◆ Try it ◆
For each line of the data that includes the word "Solicitud", copy the line.

◆ Extracted data ◆
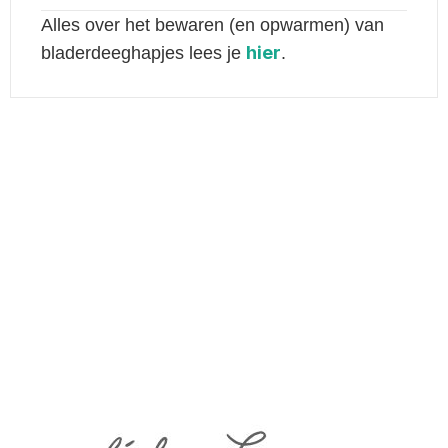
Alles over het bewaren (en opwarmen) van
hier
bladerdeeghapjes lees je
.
--
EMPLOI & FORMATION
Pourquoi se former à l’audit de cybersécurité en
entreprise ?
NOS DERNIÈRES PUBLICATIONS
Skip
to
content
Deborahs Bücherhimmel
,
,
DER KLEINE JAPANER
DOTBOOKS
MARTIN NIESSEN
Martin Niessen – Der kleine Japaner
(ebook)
* * *
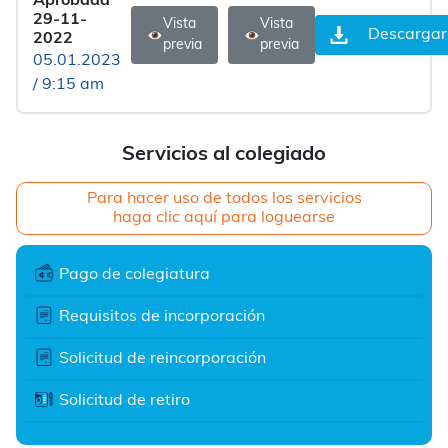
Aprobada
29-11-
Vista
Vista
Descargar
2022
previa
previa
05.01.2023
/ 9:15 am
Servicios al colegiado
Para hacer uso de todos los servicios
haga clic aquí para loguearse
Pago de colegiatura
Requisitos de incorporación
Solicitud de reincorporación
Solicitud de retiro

◆ Solution to the problem ◆
Solicitud de reincorporación
Solicitud de retiro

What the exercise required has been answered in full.